The party was founded as Folkfronten ("the people's front") in November 2008 by members of the defunct National Socialist Front. The name of the party was changed in 2009 to avoid confusion and loss of votes in the 2010 election. When the party filed an application to the Election Authority of Sweden, it became apparent that a newly established socialist group had been registered under the same name only weeks before to block its use.

In the 2010 elections, the party received 102 votes (2.8%) in the elections to municipal council in Grästorp, giving them one mandate.

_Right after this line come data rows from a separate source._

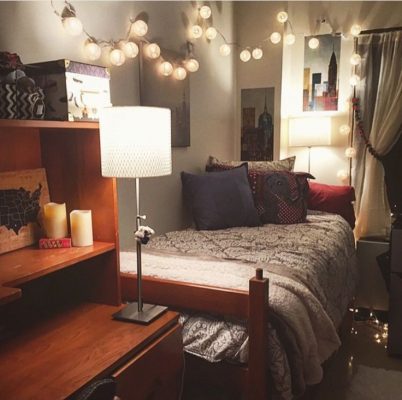 Where is `lamp`? Image resolution: width=402 pixels, height=400 pixels. lamp is located at coordinates (117, 163). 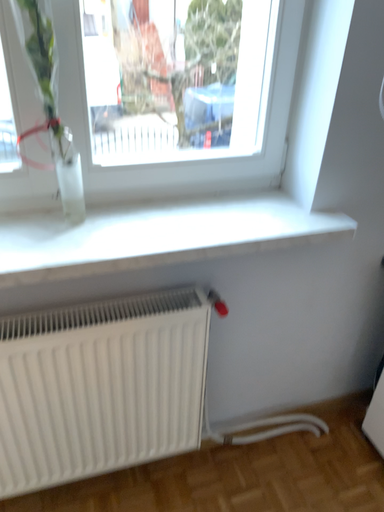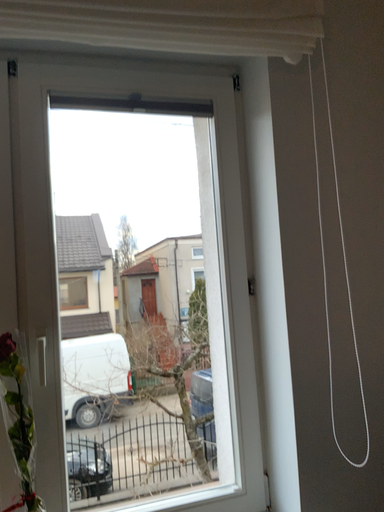 Question: Which way did the camera rotate in the video?

Choices:
 (A) rotated downward
 (B) rotated upward

Answer: (B) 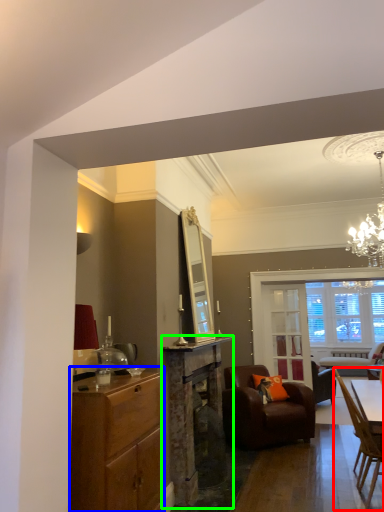 Question: Which is farther away from chair (highlighted by a red box)? cabinetry (highlighted by a blue box) or fireplace (highlighted by a green box)?

Choices:
 (A) cabinetry
 (B) fireplace

Answer: (A) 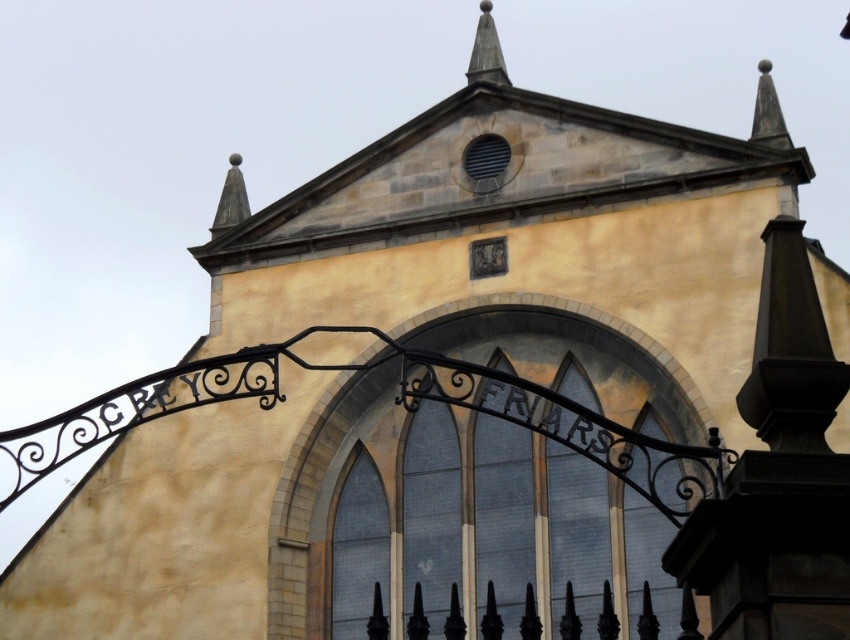 In the scene shown: You are an architect inspecting the building facade. There is a point marked at coordinates (x=486, y=51). What architectural feature is located at this point?

The point at coordinates (x=486, y=51) marks the location of the smooth gray spire at upper center. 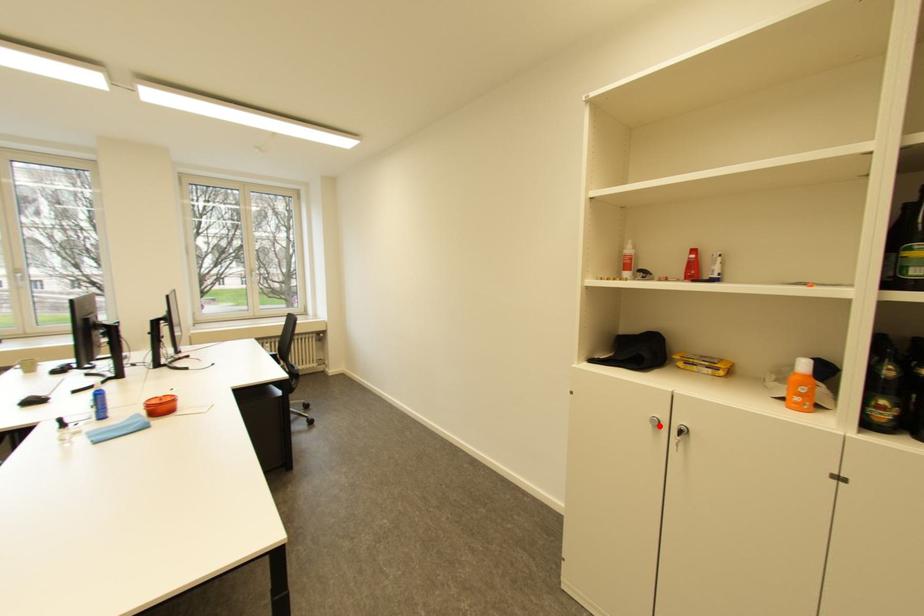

According to the anti-racist watchdog magazine Expo, this made them the first Neo-Nazi party to win a seat in a Swedish political assembly since the end of World War II. At the second council meeting after the election, the policy for public tenders was to be decided; the initial proposal gave preference to bidders with higher health and safety standards and lower environmental impact. Party of the Swedes representative Daniel Höglund managed to gather support for an additional sentence stating that Swedish labourers and companies should be given preference over foreign bidders, given the potential differences in travel distance. Other representatives later told reporters from the newspaper Expressen that this had appeared innocuous, but when later reflecting upon the consequences they recanted the decision and ensured that his suggestion would not have any influence on tenders.

A prerequisite for a mandate in Swedish municipal councils is residence in that municipality. After a few weeks and after the official records were reviewed, it was revealed that Höglund was registered as living in the neighbouring municipality and he was deprived of his seat.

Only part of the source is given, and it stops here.